Here are four takeaways:
1. Agencies can get results by combining custom content and data
Echoing the move many digital publishers have made recently, Thrillist Media Group is opening its own internal agency, Lerer said. The yet-to-be named division, which the company developed over the past year, will create branded events and content, and it will use Thrillist data to advise strategy.
"Publishers know how to tell their stories and talk to their audience in ways that a third party might not," Lerer explained. "I think in our particular case because of the content and commerce, we have an ever-deeper understanding of our audience from a data perspective—and anecdotally, we really get these guys. That's why we built the agency."

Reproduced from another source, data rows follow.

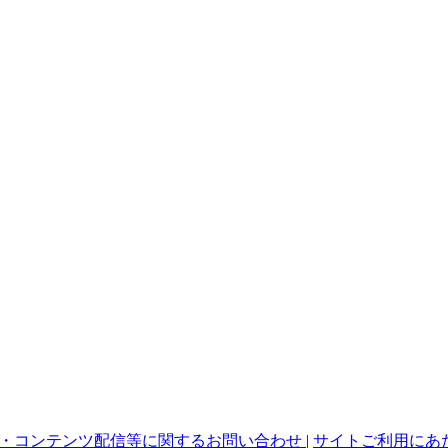
・コンテンツ配信等に関するお問い合わせ
|
サイトご利用にあ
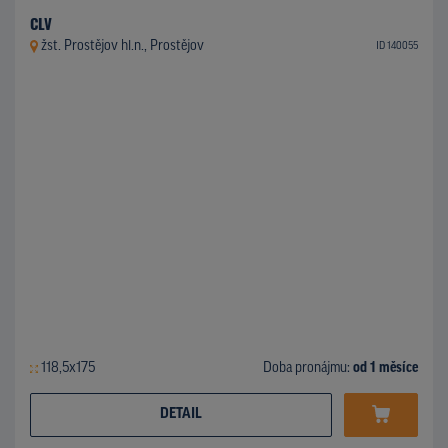
CLV
žst. Prostějov hl.n., Prostějov
ID 140055
118,5x175
Doba pronájmu:
od 1 měsíce
DETAIL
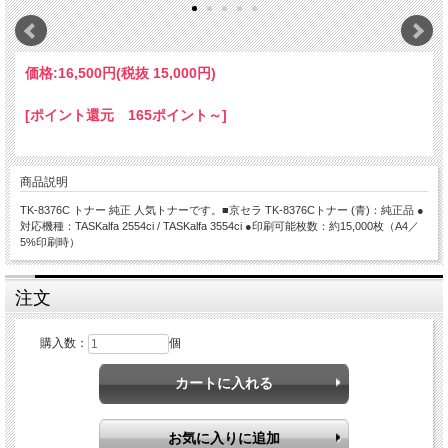
価格:
16,500円
(税抜 15,000円)
[ポイント還元 165ポイント～]
商品説明
TK-8376C トナー 純正 人気トナーです。■京セラ TK-8376Cトナー (青)：純正品 ●
対応機種：TASKalfa 2554ci / TASKalfa 3554ci ●印刷可能枚数：約15,000枚（A4／
5%印刷時）
注文
購入数：
個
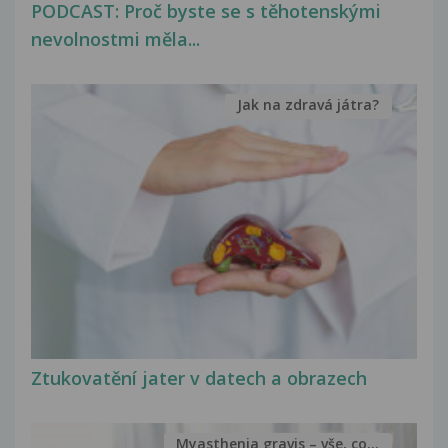
PODCAST: Proč byste se s těhotenskými
nevolnostmi měla...
Jak na zdravá játra?
Ztukovatění jater v datech a obrazech
Myasthenia gravis – vše, co...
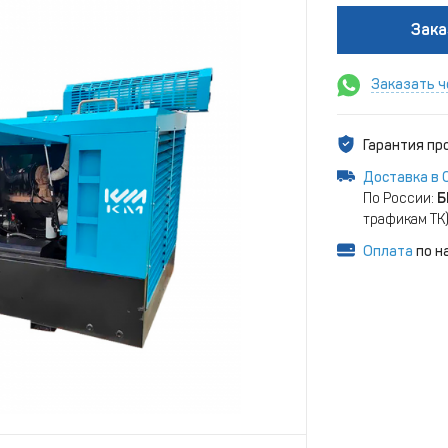
Зака
Заказать ч
Гарантия п
Доставка в 
По России:
Б
трафикам ТК
Оплата
по н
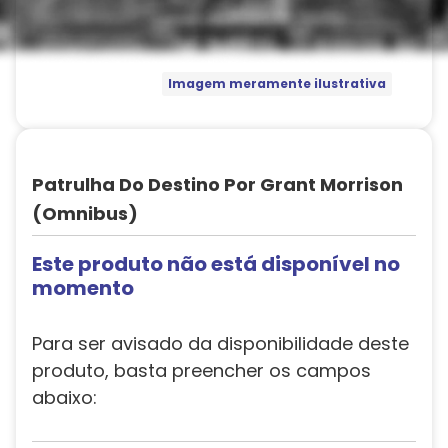
Imagem meramente ilustrativa
Patrulha Do Destino Por Grant Morrison
(Omnibus)
Este produto não está disponível no
momento
Para ser avisado da disponibilidade deste
produto, basta preencher os campos
abaixo:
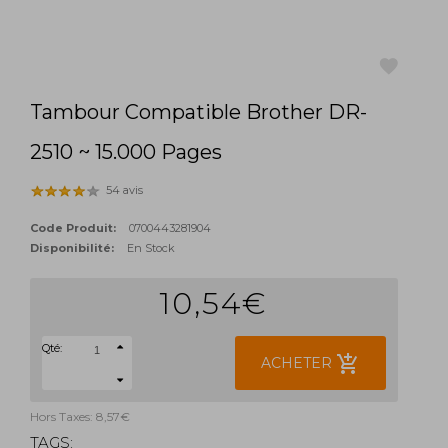
Tambour Compatible Brother DR-
favorite
2510 ~ 15.000 Pages
54 avis
Code Produit:
0700443281904
Disponibilité:
En Stock
10,54€
Qté:
add_shopping_cart
ACHETER
Hors Taxes: 8,57€
TAGS:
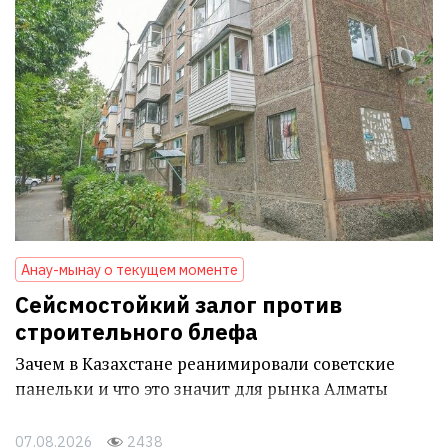
Анау-мынау о текущем моменте
Сейсмостойкий залог против
строительного блефа
Зачем в Казахстане реанимировали советские
панельки и что это значит для рынка Алматы
07.08.2026
2438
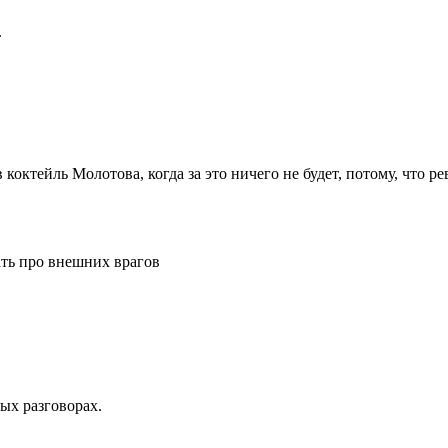
.
коктейль Молотова, когда за это ничего не будет, потому, что р
вать про внешних врагов
ых разговорах.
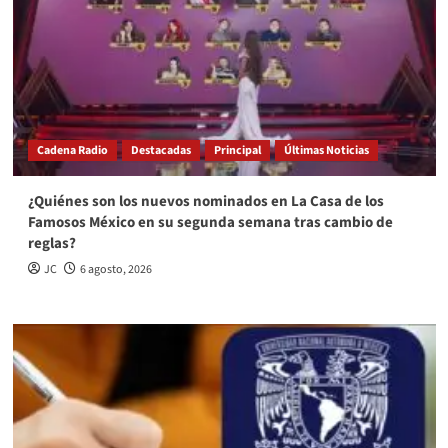
Cadena Radio
Destacadas
Principal
Últimas Noticias
¿Quiénes son los nuevos nominados en La Casa de los
Famosos México en su segunda semana tras cambio de
reglas?
JC
6 agosto, 2026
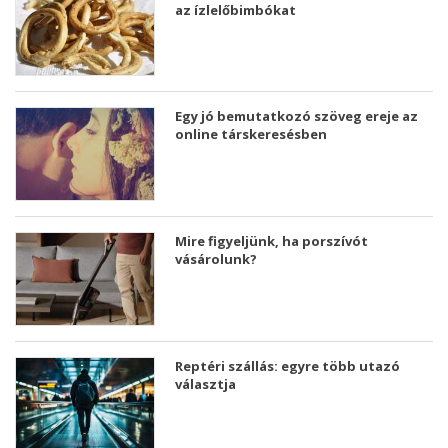
az ízlelőbimbókat
Egy jó bemutatkozó szöveg ereje az
online társkeresésben
Mire figyeljünk, ha porszívót
vásárolunk?
Reptéri szállás: egyre több utazó
választja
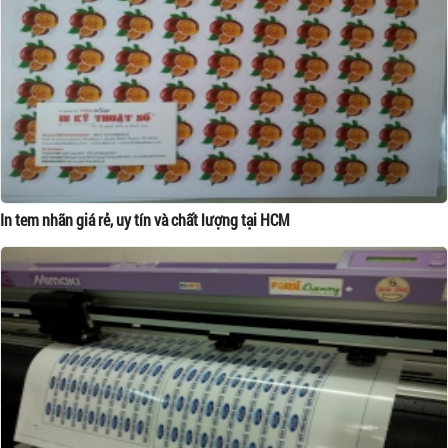
In tem nhãn giá rẻ, uy tín và chất lượng tại HCM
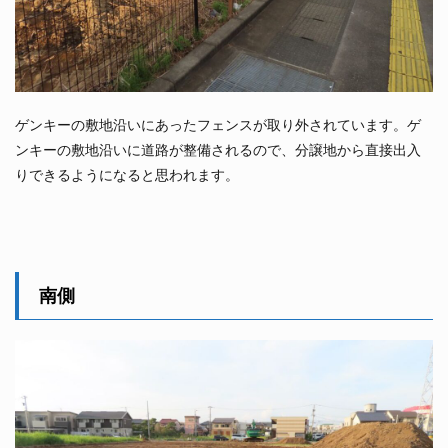
ゲンキーの敷地沿いにあったフェンスが取り外されています。ゲ
ンキーの敷地沿いに道路が整備されるので、分譲地から直接出入
りできるようになると思われます。
南側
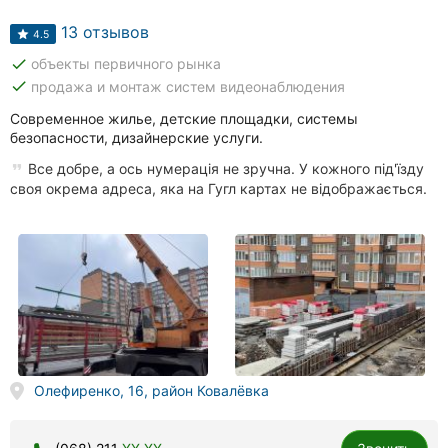
Автошколы
13 отзывов
4.5
Рестораны
done
объекты первичного рынка
done
продажа и монтаж систем видеонаблюдения
Все
рубрики
Современное жилье, детские площадки, системы
безопасности, дизайнерские услуги.
Все добре, а ось нумерація не зручна. У кожного під'їзду
своя окрема адреса, яка на Гугл картах не відображається.
Все
города:
Кропивницкий
Винница
Житомир
Олефиренко, 16, район Ковалёвка
Тернополь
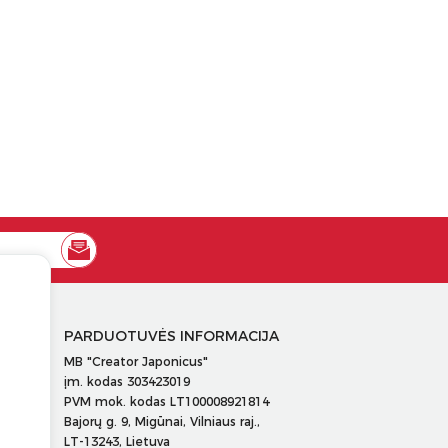
PARDUOTUVĖS INFORMACIJA
MB "Creator Japonicus"
įm. kodas 303423019
PVM mok. kodas LT100008921814
Bajorų g. 9, Migūnai, Vilniaus raj.,
LT-13243, Lietuva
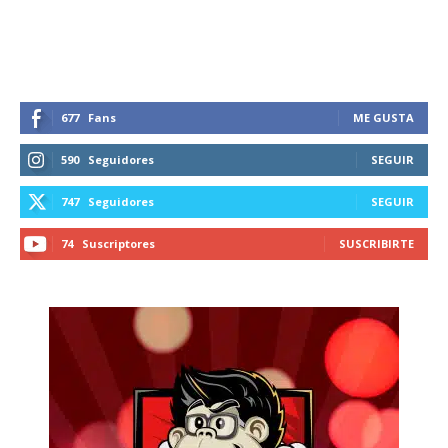
recibe todas las noticias del vapeo y la
reducción de daños en tu correo
electrónico.
Subscribe to our daily clipping and
receive all the news of vaping and
677
Fans
ME GUSTA
tobacco harm reduction in your email.
590
Seguidores
SEGUIR
SUBSCRIBIRSE
747
Seguidores
SEGUIR
74
Suscriptores
SUSCRIBIRTE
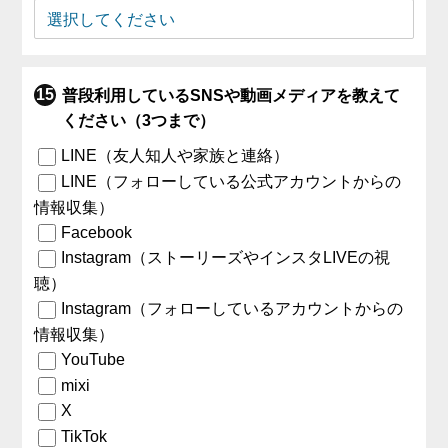
普段利用しているSNSや動画メディアを教えて
ください（3つまで）
LINE（友人知人や家族と連絡）
LINE（フォローしている公式アカウントからの
情報収集）
Facebook
Instagram（ストーリーズやインスタLIVEの視
聴）
Instagram（フォローしているアカウントからの
情報収集）
YouTube
mixi
X
TikTok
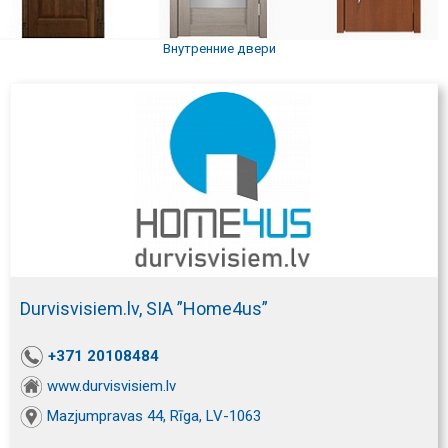
Внутренние двери
Durvisvisiem.lv, SIA ”Home4us”
+371 20108484
www.durvisvisiem.lv
Mazjumpravas 44, Rīga, LV-1063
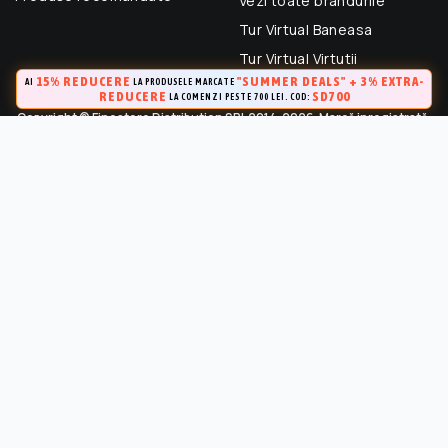
Vezi toate brandurile
Tur Virtual Baneasa
Tur Virtual Virtutii
15% REDUCERE
"SUMMER DEALS" + 3% EXTRA-
AI
LA PRODUSELE MARCATE
REDUCERE
SD700
LA COMENZI PESTE 700 LEI. COD:
Copyright © Finestore Distribution SRL 2014-2026. Marcă inregistrată.
Toate drepturile rezervate.
FineStore este marca inregistrata a Finestore Distribution SRL
(RO 33364695). Este strict interzisa Utilizarea oricarui continut,
cu exceptia celor prevazute in conditiile de utilizare, fara
permisiunea in scris a proprietarului “Continutului”.
Marca inregistrata la OSIM (Certificat de inregistrare a marcii Nr.
141249 / 24.04.2015)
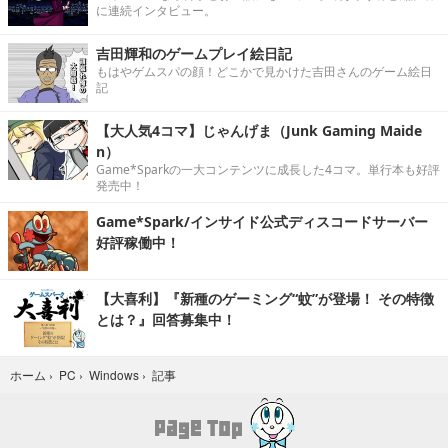
に連続インタビュー。
吉田輝和のゲームプレイ絵日記
もはやゲムスパの顔！どこかで見かけた吉田さんのゲーム絵日
記
【大人気4コマ】じゃんげま（Junk Gaming Maide
n）
Game*Sparkの一大コンテンツに成長した4コマ。単行本も好評
発売中！
Game*Spark/インサイド公式ディスコードサーバー
好評稼働中！
【大喜利】『新種のゲーミング“蚊”が登場！ その特徴
とは？』回答募集中！
記事
ホーム
›
PC
›
Windows
›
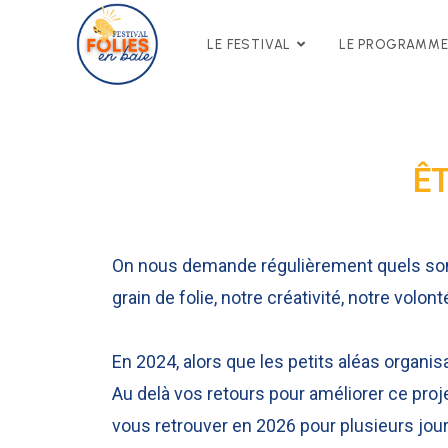
LE FESTIVAL
LE PROGRAMME
ÊT
On nous demande régulièrement quels sont l
grain de folie, notre créativité, notre volon
En 2024, alors que les petits aléas organisa
Au delà vos retours pour améliorer ce pro
vous retrouver en 2026 pour plusieurs jour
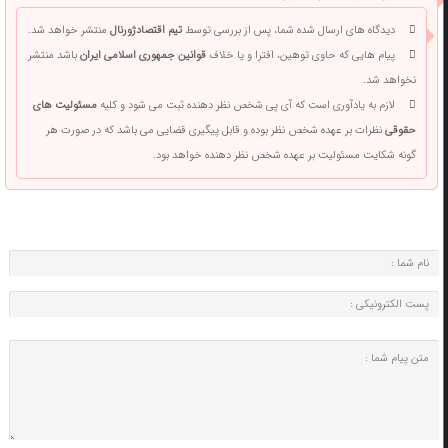
دیدگاه های ارسال شده شما، پس از بررسی توسط
تیم اقتصادژورنال
منتشر خواهد شد.
پیام هایی که حاوی توهین، افترا و یا خلاف
قوانین جمهوری اسلامی ایران
باشد منتشر
نخواهد شد.
لازم به یادآوری است که آی پی شخص نظر دهنده ثبت می شود و کلیه
مسئولیت های
حقوقی
نظرات بر عهده شخص نظر بوده و قابل پیگیری قضایی می باشد که در صورت هر
گونه شکایت مسئولیت بر عهده شخص نظر دهنده خواهد بود.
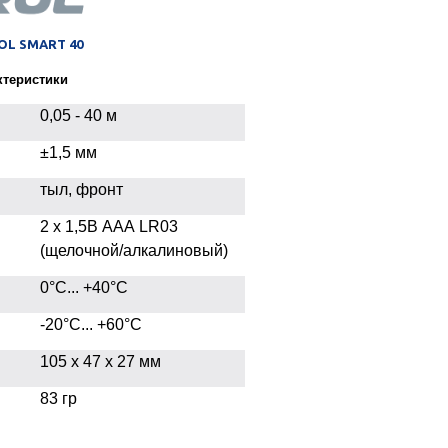
OL SMART 40
ктеристики
0,05 - 40 м
±1,5 мм
тыл, фронт
2 x 1,5В ААА LR03
(щелочной/алкалиновый)
0°С... +40°С
-20°C... +60°C
105 х 47 х 27 мм
83 гр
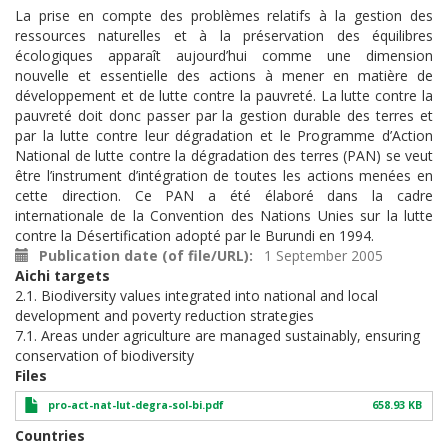
La prise en compte des problèmes relatifs à la gestion des
ressources naturelles et à la préservation des équilibres
écologiques apparaît aujourd’hui comme une dimension
nouvelle et essentielle des actions à mener en matière de
développement et de lutte contre la pauvreté. La lutte contre la
pauvreté doit donc passer par la gestion durable des terres et
par la lutte contre leur dégradation et le Programme d’Action
National de lutte contre la dégradation des terres (PAN) se veut
être l’instrument d’intégration de toutes les actions menées en
cette direction. Ce PAN a été élaboré dans la cadre
internationale de la Convention des Nations Unies sur la lutte
contre la Désertification adopté par le Burundi en 1994.
Publication date (of file/URL)
1 September 2005
Aichi targets
2.1. Biodiversity values integrated into national and local
development and poverty reduction strategies
7.1. Areas under agriculture are managed sustainably, ensuring
conservation of biodiversity
Files
pro-act-nat-lut-degra-sol-bi.pdf
658.93 KB
Countries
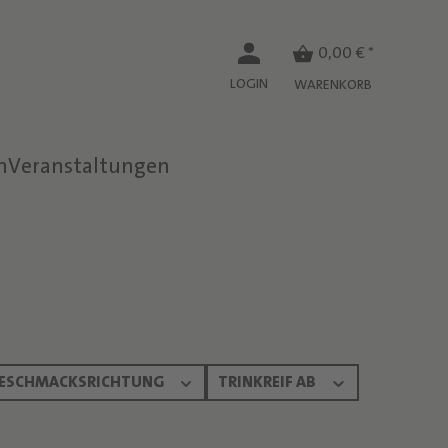
0,00 € *
LOGIN
WARENKORB
n
Veranstaltungen
ESCHMACKSRICHTUNG
TRINKREIF AB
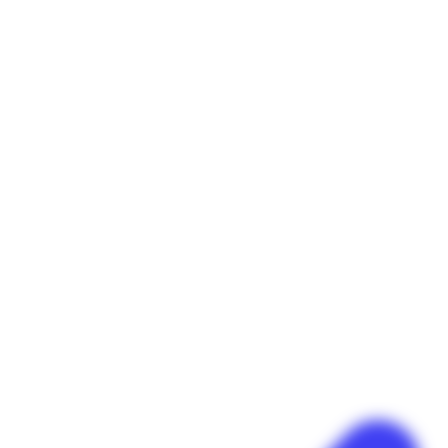
Panneau de gestion des cookies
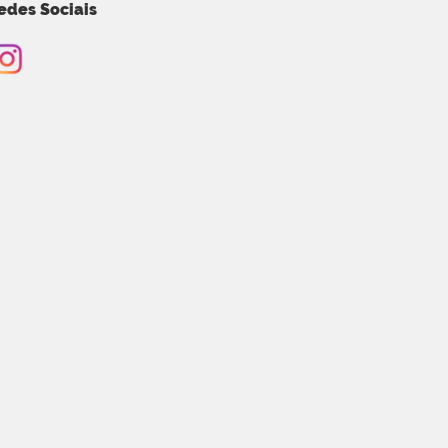
edes Sociais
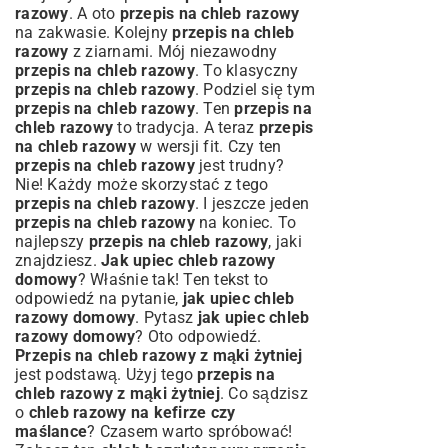
razowy
. A oto
przepis na chleb razowy
na zakwasie. Kolejny
przepis na chleb
razowy
z ziarnami. Mój niezawodny
przepis na chleb razowy
. To klasyczny
przepis na chleb razowy
. Podziel się tym
przepis na chleb razowy
. Ten
przepis na
chleb razowy
to tradycja. A teraz
przepis
na chleb razowy
w wersji fit. Czy ten
przepis na chleb razowy
jest trudny?
Nie! Każdy może skorzystać z tego
przepis na chleb razowy
. I jeszcze jeden
przepis na chleb razowy
na koniec. To
najlepszy
przepis na chleb razowy
, jaki
znajdziesz.
Jak upiec chleb razowy
domowy
? Właśnie tak! Ten tekst to
odpowiedź na pytanie,
jak upiec chleb
razowy domowy
. Pytasz
jak upiec chleb
razowy domowy
? Oto odpowiedź.
Przepis na chleb razowy z mąki żytniej
jest podstawą. Użyj tego
przepis na
chleb razowy z mąki żytniej
. Co sądzisz
o
chleb razowy na kefirze czy
maślance
? Czasem warto spróbować!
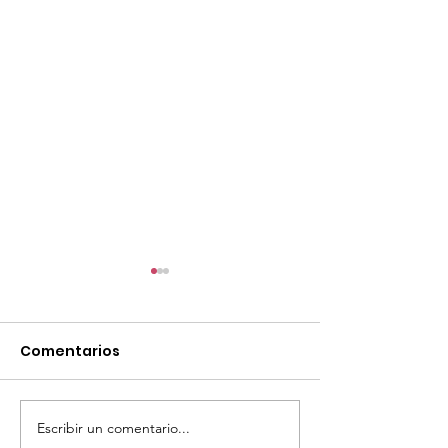
Comentarios
Escribir un comentario...
TourTravelynByFraveo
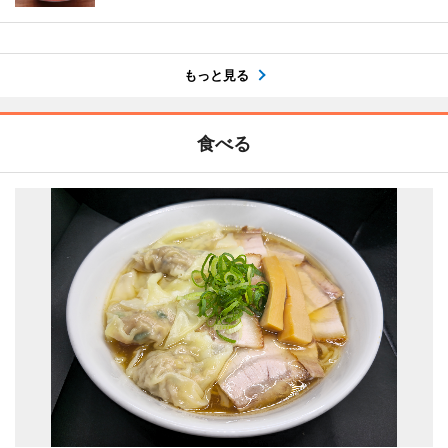
もっと見る
食べる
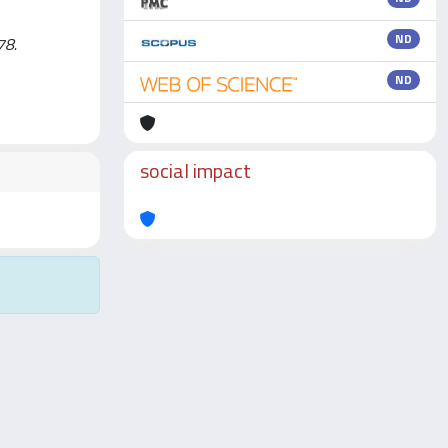
ND
78.
ND
social impact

Anderman said what sets its agency apart from competitors is that it will focus on creating content based on brand goals and then using data to execute the right distribution strategy. For example, Thrillist will create 10 pieces of content for a brand and measure in real time how its readers are reacting. Based on what performs, it will optimize what should be distributed and where.
"For us, it's a real art and science mix," Anderman said.
2. A men's perspective doesn't have to exclude women
Lerer said Thrillist content is written from a man's perspective, and it will always have a masculine tone. However, because much of the subject matter can appeal to anyone, it's reaching many women, as well. He noted that women are often comfortable reading men's content, while men might shy away from a women's publication.
Anderman, however, believes the success with a wider audience is due to the fact that Thrillist properties have always taken the tone of a "friend," and it focuses on imparting what he calls "high-low advice."
"We'll write about the best steak restaurant that you'll go to and then the dive bar afterwards," Anderman said. "We write about those guys who are getting a pair of $300 sneakers and a T-shirt. You really can't classify this person by the terms of what they are doing. We're seeing that content mix resonating outside our typical demo."
3. Thrillist's success stems from its service roots
Lerer said the company has a lucrative content and commerce business because, at its core, its content has always been rooted in giving advice. That didn't change when the company began partnering with brands.
"The idea that we're giving guys information around how they can use their money, it built a certain kind of relationship. Even if we were independent of commerce, we already had a relationship that was mid-to-lower funnel," Lerer said.
4. Experiential marketing is another kind of native content
Custom content doesn't always have to be written, Lerer points out. Thrillist Media Group also creates events, such as Hotel Thrillist and Best Day of Your Life, that allow brands to interact with consumers offline. Last year, it held about 75 events in 20 cities. It also creates other types of real-world brand integrations, including a moon boot inspired by Neil Armstrong and Buzz Aldrin's moon footwear created through a partnership between JackThreads and General Electric.
"When we think about experiential, it's that same idea as the moon boot," Lerer explained. "It's physical content. It creates a different kind of engagement with a user. It's a way to take something we're doing online and take it out into the real world."
But Lerer said it's about more than slapping a marketer's banner over the door. People have to be willing to pay for the experience, so events must bring brands and consumers together in seamless ways.
"The brand basically has to make your experience better," he said. "That works offline and online with our ad product, as well. A brand has to add value to our customers."